Plusieurs équipes de secteur en France ont créé un centre d’accueil, Ginette Amado la première en 1978 ; nous créons avec elle une association pour promouvoir ces centres d’accueil. Mais il n’y en eu pas plus que 30 à 40 pour les 1127 équipes de secteur, et ceux qui les créaient demandaient des moyens supplémentaires au lieu de reconvertir un pavillon, si bien que JF Bauduret (ce fut son évaluation) devant ce risque décide d’en limiter les créations. Il y a eu là manifestement une analyse insuffisante des équipes de secteur n’ayant pas perçu la pertinence de l’évaluation des usagers de la psychiatrie ; les équipes n’ont pas cru à l’intérêt des centres d’accueil, de ce fait certainement l’évolution de la politique de secteur s’est ralentie ; cela est dû à mon sens à une évaluation insuffisante des équipes, peut-être (hypothèse audacieuse) parce que les équipes étaient plutôt attentives à l’évaluation des tutelles, et non pas à celle des usagers ?

Par contre la DASS du 93 a été convaincue de son intérêt et en a défendu l’existence auprès de la direction qui non seulement ne l’a pas arrêtée mais qui a accepté l’ouverture de quatre autres centres d’accueil dans le 93, toujours ouverts à ce jour.

Nous avons continué à apporter chaque année une "évaluation’"de notre activité à nos maires.

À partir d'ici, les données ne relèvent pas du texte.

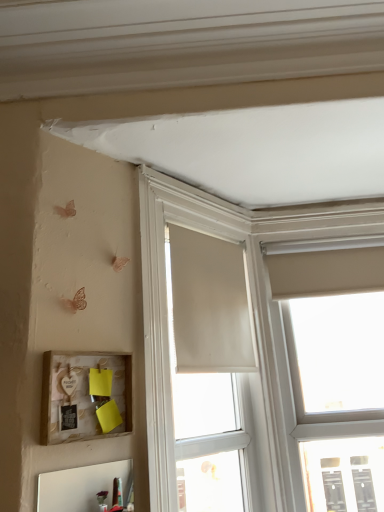 Question: Considering the relative positions of matte white window at upper right, positioned as the 1th window in right-to-left order, and matte white window at center, which ranks as the 1th window in left-to-right order, in the image provided, is matte white window at upper right, positioned as the 1th window in right-to-left order, to the left of matte white window at center, which ranks as the 1th window in left-to-right order, from the viewer's perspective?

Choices:
 (A) yes
 (B) no

Answer: (B)

Question: Does matte white window at upper right, the 2th window in the left-to-right sequence, come in front of matte white window at center, the second window when ordered from right to left?

Choices:
 (A) no
 (B) yes

Answer: (A)

Question: Can you confirm if matte white window at upper right, positioned as the 1th window in right-to-left order, is shorter than matte white window at center, which ranks as the 1th window in left-to-right order?

Choices:
 (A) yes
 (B) no

Answer: (B)

Question: Is matte white window at upper right, the 2th window in the left-to-right sequence, not near matte white window at center, which ranks as the 1th window in left-to-right order?

Choices:
 (A) yes
 (B) no

Answer: (B)

Question: From the image's perspective, does matte white window at upper right, positioned as the 1th window in right-to-left order, appear higher than matte white window at center, which ranks as the 1th window in left-to-right order?

Choices:
 (A) no
 (B) yes

Answer: (A)

Question: Is beige fabric curtain at center in front of or behind matte white window at center, which ranks as the 1th window in left-to-right order, in the image?

Choices:
 (A) front
 (B) behind

Answer: (B)

Question: Considering the positions of beige fabric curtain at center and matte white window at center, the second window when ordered from right to left, in the image, is beige fabric curtain at center taller or shorter than matte white window at center, the second window when ordered from right to left,?

Choices:
 (A) short
 (B) tall

Answer: (A)

Question: Looking at the image, does beige fabric curtain at center seem bigger or smaller compared to matte white window at center, which ranks as the 1th window in left-to-right order?

Choices:
 (A) big
 (B) small

Answer: (B)

Question: From the image's perspective, is beige fabric curtain at center above or below matte white window at center, the second window when ordered from right to left?

Choices:
 (A) below
 (B) above

Answer: (B)

Question: Considering the relative positions of matte white window at upper right, the 2th window in the left-to-right sequence, and beige fabric curtain at center in the image provided, is matte white window at upper right, the 2th window in the left-to-right sequence, to the left or to the right of beige fabric curtain at center?

Choices:
 (A) left
 (B) right

Answer: (B)

Question: Is point (365, 260) positioned closer to the camera than point (173, 291)?

Choices:
 (A) closer
 (B) farther

Answer: (B)

Question: Considering the positions of matte white window at upper right, the 2th window in the left-to-right sequence, and beige fabric curtain at center in the image, is matte white window at upper right, the 2th window in the left-to-right sequence, taller or shorter than beige fabric curtain at center?

Choices:
 (A) short
 (B) tall

Answer: (B)

Question: From a real-world perspective, is matte white window at upper right, the 2th window in the left-to-right sequence, physically located above or below beige fabric curtain at center?

Choices:
 (A) below
 (B) above

Answer: (A)

Question: In terms of width, does beige fabric curtain at center look wider or thinner when compared to matte white window at upper right, the 2th window in the left-to-right sequence?

Choices:
 (A) thin
 (B) wide

Answer: (A)

Question: Does point (233, 348) appear closer or farther from the camera than point (322, 317)?

Choices:
 (A) farther
 (B) closer

Answer: (B)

Et fin 1992 je suis convoqué par Claude Fuzier Maire sénateur de Bondy, et son futur successeur Gilbert Roger Président du CA de Ville-Evrard ; ils me demandent combien de m2 nous voulons pour installer les 20 lits restant à Ville-Evrard. Je transmets la proposition de vente de terrain à notre directeur C H Marchandet qui aussitôt lance le projet d’établissement de l’hôpital sur le projet de la relocalisation de 8 services dont le nôtre sur trois sites.

Toute la communauté médicale, syndicale, ouvrière de Ville-Evrard fait cause commune pour ce projet, grâce aux propositions des élus locaux ayant évalué la dynamique de la psychiatrie de secteur dans le 93, et arrive à convaincre la DASS et la Région.

Ainsi en 2000, grâce à l’énergie et la fidélité de CH Marchandet directeur les 8 services quittent l’ancien asile pour se relocaliser sur St Denis (3 équipes), Aubervilliers (3), Bondy (2).

Et là nous avons le plaisir de voir enfin réellement se développer là une vraie psychiatrie de secteur, puisque tous les espaces de soin sont en ville, hors hôpital (la présence quotidienne d’un généraliste permettant de résoudre les besoins somatiques rend inutile la proposition de relocaliser les services dans un hôpital général, et rend la psychiatrie libre), et qu’ainsi les liens avec l’environnement relationnel de chaque patient était l’appui de tous les soins. Même l’hospitalisation n’était plus un temps de séparation, mais au contraire un moment privilégié pour rencontrer avec chaque patient sa famille, et les membres de sa "constellation" (ce qui était quasiment impossible à l’ancien asile). Ce temps devenait un moment "d’activation des liens " Enfin une psychiatrie simple, non stigmatisée se développe avec l’appui des habitants.

Je pars en retraite émerveillé de cette pratique dans laquelle je vois les membres de l’équipe prendre un grand plaisir entre l’Accueil et ces différents espaces de soin en ville, l’équipe faisant corps avec mon successeur ancien interne, Patrick Chaltiel qui a l’intelligence de soutenir l’équipe dans la continuité de ce même travail en apportant sa compétence supplémentaire et fort bienvenue de thérapeute familial, et en poursuivant les liens avec les élus locaux, dans la continuité depuis 40 ans.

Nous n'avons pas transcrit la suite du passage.